Sezai Karakoç'un hatıraları

Sezai Karakoç'un hatıraları

Ne zamandır masamın üstünde duruyordu. Sezai Karakoç’un, elbette yine, ‘Diriliş Yayınları’ndan çıkan hatıraları; iki cilt... Üç yıldır her Kasım ayında [ölüm yıldönümlerinde] biraz Sezai Karakoç okuyor, onu hatırlıyordum. Bu sene de böyle yaptım, ‘Hatıralar’ını okudum.
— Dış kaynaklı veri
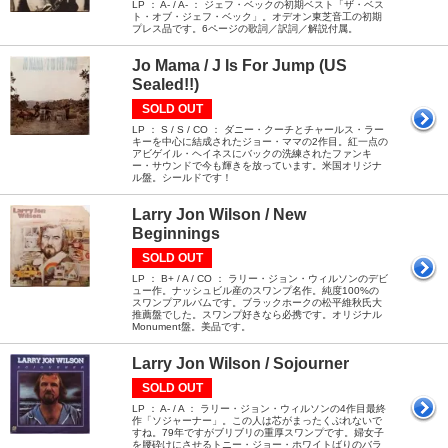
LP ： A- / A- ： ジェフ・ベックの初期ベスト「ザ・ベス
ト・オブ・ジェフ・ベック」。オデオン東芝音工の初期
プレス品です。6ページの歌詞／訳詞／解説付属。
Jo Mama / J Is For Jump (US
Sealed!!)
SOLD OUT
LP ： S / S / CO ： ダニー・クーチとチャールス・ラー
キーを中心に結成されたジョー・ママの2作目。紅一点の
アビゲイル・ヘイネスにバックの洗練されたファンキ
ー・サウンドで今も輝きを放っています。米国オリジナ
ル盤。シールドです！
Larry Jon Wilson / New
Beginnings
SOLD OUT
LP ： B+ / A / CO ： ラリー・ジョン・ウィルソンのデビ
ュー作。ナッシュビル産のスワンプ名作。純度100%の
スワンプアルバムです。ブラックホークの松平維秋氏大
推薦盤でした。スワンプ好きなら必携です。オリジナル
Monument盤。美品です。
Larry Jon Wilson / Sojourner
SOLD OUT
LP ： A- / A ： ラリー・ジョン・ウィルソンの4作目最終
作「ソジャーナー」。この人は芯がまったくぶれないで
すね。79年ですがブリブリの重厚スワンプです。婦女子
を腰砕けにさせるトニー・ジョー・ホワイトばりのバラ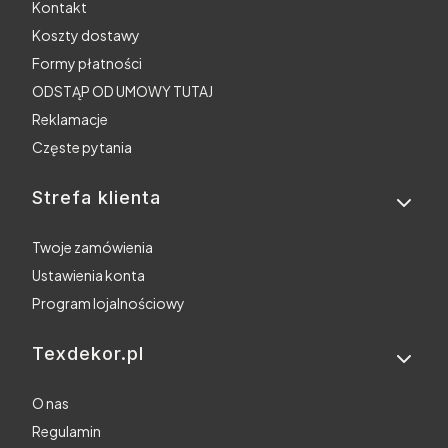
Kontakt
Koszty dostawy
Formy płatności
ODSTĄP OD UMOWY TUTAJ
Reklamacje
Częste pytania
Strefa klienta
Twoje zamówienia
Ustawienia konta
Program lojalnościowy
Texdekor.pl
O nas
Regulamin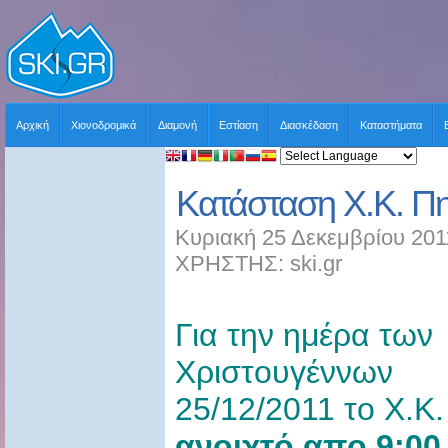
Αρχική
Χιονοδρομικά
Διαμονή
Εστίαση
Διασκέδαση
Καταστήματα
Κατάσταση Χ.Κ. Πη
Κυριακή 25 Δεκεμβρίου 201
ΧΡΗΣΤΗΣ: ski.gr
Για την ημέρα των
Χριστουγέννων
25/12/2011 το Χ.Κ
ανοιχτό απο 9:00 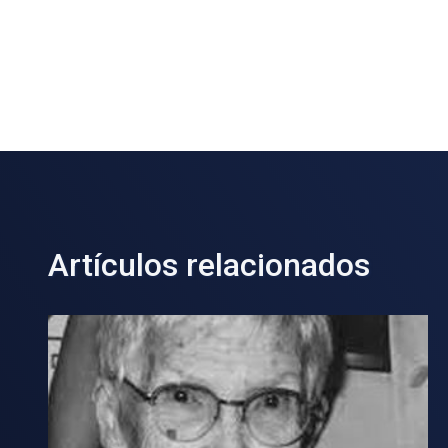
Artículos relacionados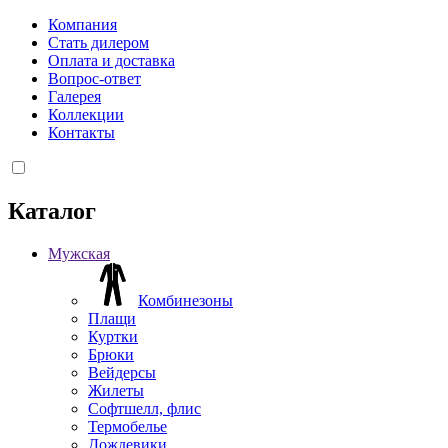
Компания
Стать дилером
Оплата и доставка
Вопрос-ответ
Галерея
Коллекции
Контакты
Каталог
Мужская
Комбинезоны
Плащи
Куртки
Брюки
Вейдерсы
Жилеты
Софтшелл, флис
Термобелье
Дождевики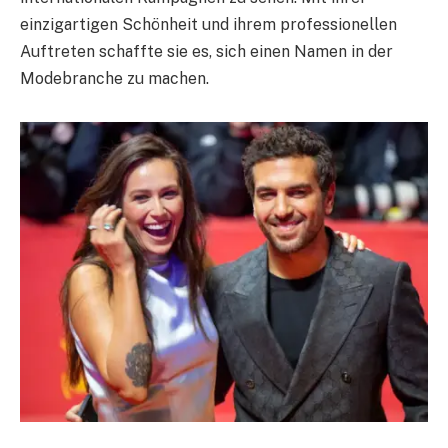
einzigartigen Schönheit und ihrem professionellen
Auftreten schaffte sie es, sich einen Namen in der
Modebranche zu machen.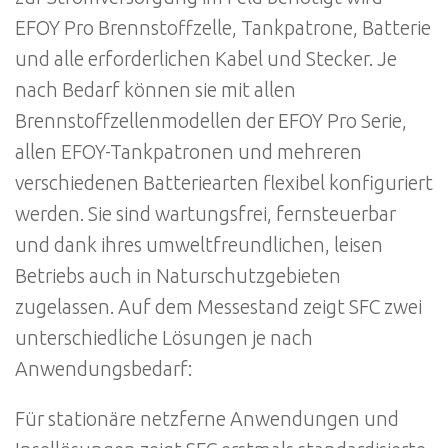
EFOY Pro Brennstoffzelle, Tankpatrone, Batterie
und alle erforderlichen Kabel und Stecker. Je
nach Bedarf können sie mit allen
Brennstoffzellenmodellen der EFOY Pro Serie,
allen EFOY-Tankpatronen und mehreren
verschiedenen Batteriearten flexibel konfiguriert
werden. Sie sind wartungsfrei, fernsteuerbar
und dank ihres umweltfreundlichen, leisen
Betriebs auch in Naturschutzgebieten
zugelassen. Auf dem Messestand zeigt SFC zwei
unterschiedliche Lösungen je nach
Anwendungsbedarf:
Für stationäre netzferne Anwendungen und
Hafızam beni yanıltmıyorsa Sezai Karakoç’la 2011 güzünde tanıştım. Yirmi beş/yirmi altı yaşımda. Geçmiş zaman olur ki hayali cihana değer. “Akşamların roman gibi bittiği” güz günlerinden bir gün, şiire hevesli bir arkadaşla cesaretimizi toplamış ve “Sezai Karakoç’u ziyaret edelim” demiştik. ‘Diriliş Yayınları’nın Üretmen Han’daki ofisine telefon açtık. Üstadın akşama doğru geldiğini, ziyaretçi kabul ettiğini söylüyordu telefondaki ses. Bu kadar büyük bir şairin bu kadar kolay ulaşılabilir olması şaşırtmıştı bizi.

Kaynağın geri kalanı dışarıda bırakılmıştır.